- _WHAT TO DO_
Among the lines of the records below, copy those that hold the word "PALE".
==== SOURCE RECORDS
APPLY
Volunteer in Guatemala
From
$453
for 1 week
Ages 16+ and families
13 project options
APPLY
========
==== SOURCE RECORDS
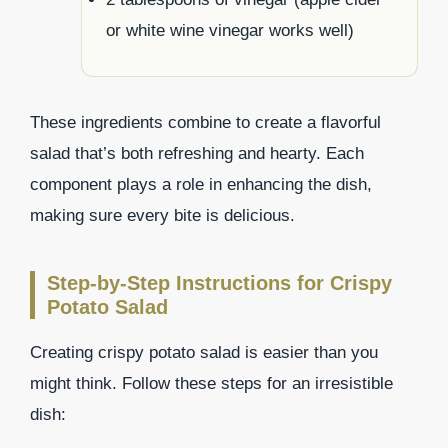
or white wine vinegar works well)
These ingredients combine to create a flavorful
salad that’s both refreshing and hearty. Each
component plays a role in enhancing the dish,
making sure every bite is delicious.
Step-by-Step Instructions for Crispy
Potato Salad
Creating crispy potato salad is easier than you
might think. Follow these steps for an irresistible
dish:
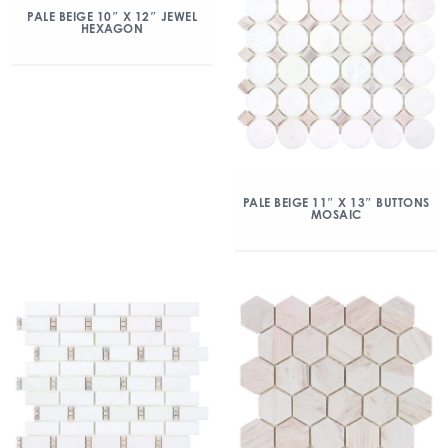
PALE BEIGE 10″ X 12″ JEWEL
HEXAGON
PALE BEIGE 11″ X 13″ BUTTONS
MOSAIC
========
==== SOURCE RECORDS
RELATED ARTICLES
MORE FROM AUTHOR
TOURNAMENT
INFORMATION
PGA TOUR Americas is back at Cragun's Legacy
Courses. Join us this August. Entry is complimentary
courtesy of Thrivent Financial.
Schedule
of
========
- _ANSWER AREA_
PALE BEIGE 10″ X 12″ JEWEL
PALE BEIGE 11″ X 13″ BUTTONS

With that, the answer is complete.